Generic interfaces are going to be implemented later too if I'm reading correctly. So no real surprises there :). I guess the only surprise yet is that generic interfaces aren't supported, so generic methods physically can't satisfy any interface
Generic interfaces already exist. Generic interface methods, which would be relevant, are not planned. The reason is outlined early in the proposal: nobody knows how to implement them efficiently.
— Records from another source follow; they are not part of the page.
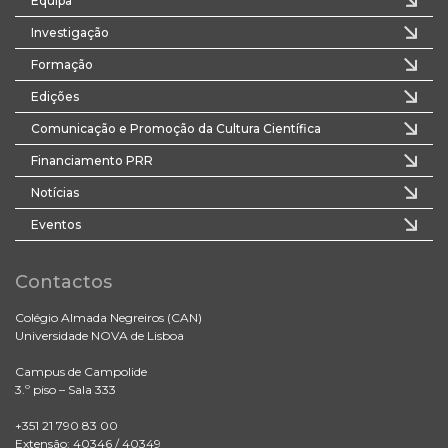
Equipa
Investigação
Formação
Edições
Comunicação e Promoção da Cultura Científica
Financiamento PRR
Notícias
Eventos
Contactos
Colégio Almada Negreiros (CAN)
Universidade NOVA de Lisboa
Campus de Campolide
3.º piso – Sala 333
+351 21 790 83 00
Extensão: 40346 / 40349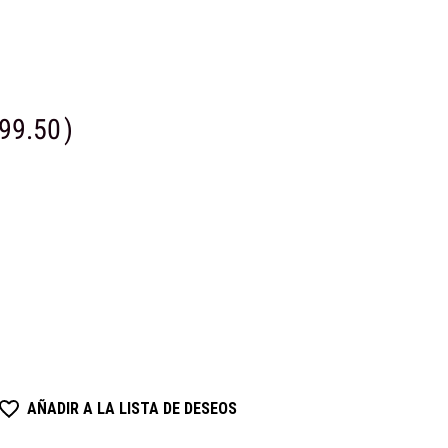
99.50
)
AÑADIR A LA LISTA DE DESEOS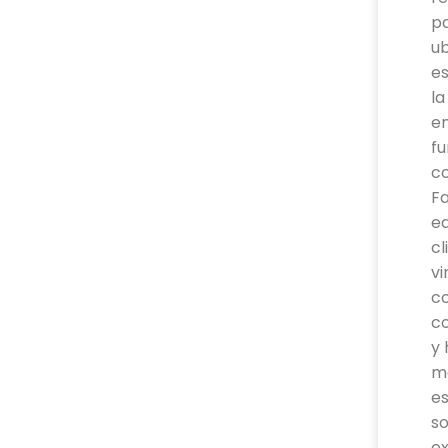
pa
ub
e
la
e
fu
co
Fa
e
cl
v
co
c
y
m
es
so
e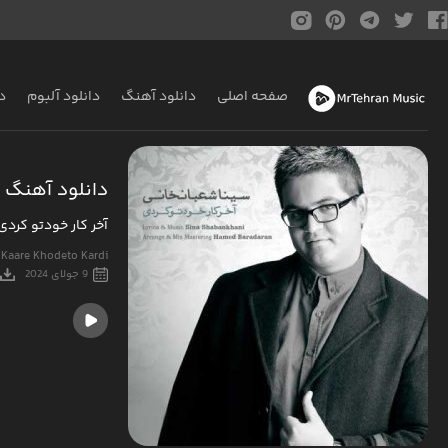
صفحه اصلی
دانلود آهنگ
دانلود آلبوم
د
دانلود آهنگ 
آخر کار خودتو کردی
 Kaare Khodeto Kardi
9 جولای 2024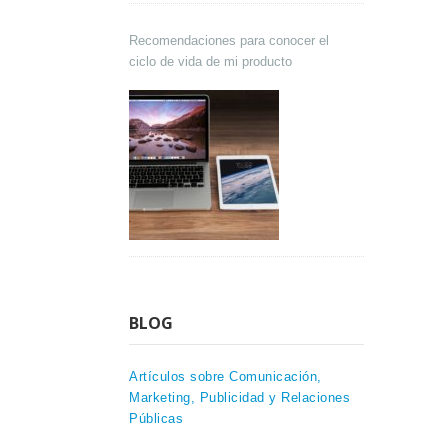
Recomendaciones para conocer el
ciclo de vida de mi producto
BLOG
Artículos sobre Comunicación,
Marketing, Publicidad y Relaciones
Públicas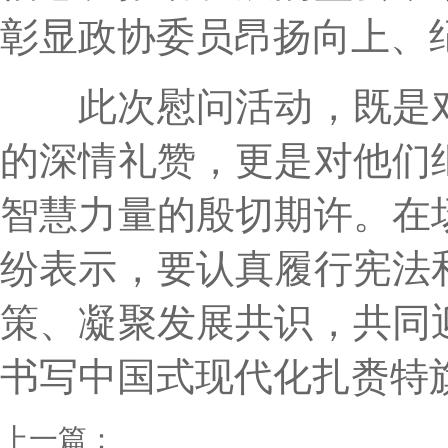
彰显政协委员昂扬向上、
此次慰问活动，既是对
的深情礼赞，更是对他们
智慧力量的殷切期许。在
纷表示，要认真履行宪法
策、凝聚发展共识，共同
书写中国式现代化扎赉特
上一篇：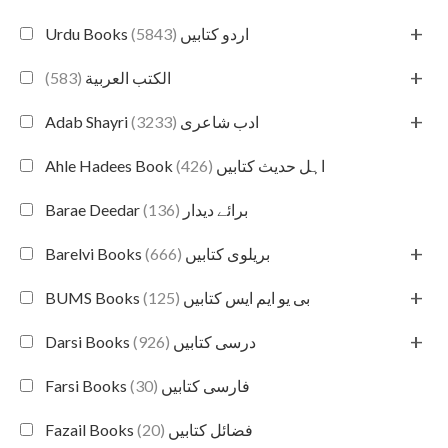
+
(5843)
Urdu Books اردو کتابیں
+
(583)
الكتب العربية
+
(3233)
Adab Shayri ادب شاعری
(426)
Ahle Hadees Book اہل حدیث کتابیں
(136)
Barae Deedar برائے دیدار
+
(666)
Barelvi Books بریلوی کتابیں
+
(125)
BUMS Books بی یو ایم ایس کتابیں
+
(926)
Darsi Books درسی کتابیں
(30)
Farsi Books فارسی کتابیں
(20)
Fazail Books فضائل کتابیں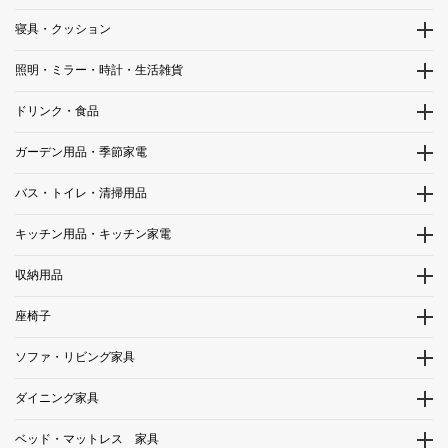
寝具・クッション
照明・ミラー・時計・生活雑貨
ドリンク・食品
ガーデン用品・季節家電
バス・トイレ・清掃用品
キッチン用品・キッチン家電
収納用品
座椅子
ソファ・リビング家具
ダイニング家具
ベッド・マットレス 家具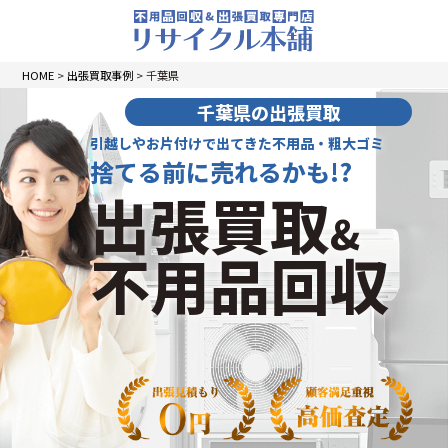
HOME
>
出張買取事例
>
千葉県
千葉県の出張買取
引越しやお片付けで出てきた不用品・粗大ゴミ
捨てる前に売れるかも!?
出張買取
&
不用品回収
Rust has the same problem, for what it's worth: dispatchable functions on dyn-compatible traits cannot be generic [1].
Or to look at that from another angle, if you were to define a Trait which has generic methods that Trait won't be "dyn-compatible" meaning that you can't do dynamic dispatch with this trait, which may be irrelevant to you (if you don't want dynamic dispatch anyway) or a showstopper (if you needed it, now your project won't compile).
That is another way of looking at it, but given the topic, you're gonna have to expand or contextualise that. I Rust a fair bit, and only barely follow.
Actually in hindsight I think my perspective was less helpful because you can write a dyn compatible trait with a generic method it's just that you can't call the method via the trait objects, dynamic dispatch isn't possible for your function. So the original way to think about it was superior.
Is it because of the kinda built-in duck typing, for want of a better word? The thing where if you have a method (or methods) that matches the signature of method(s) of an interface, you implement the interface without explicitly declaring so?
More specifically, it is because of interface type assertions – the fact that if you have a value of some interface type (e.g. `any`), you can dynamically assert that it is another interface type (e.g. `io.Reader`). A good example of that is `io.Copy`: https://cs.opensource.google/go/go/+/refs/tags/go1.26.3:src/...
This aspect is what prevents you from statically knowing which interface-implementations you need to generate for a specific concrete type. There could always be new ones added at runtime.
Still, in this case, half the feature is better than none at all, IMO.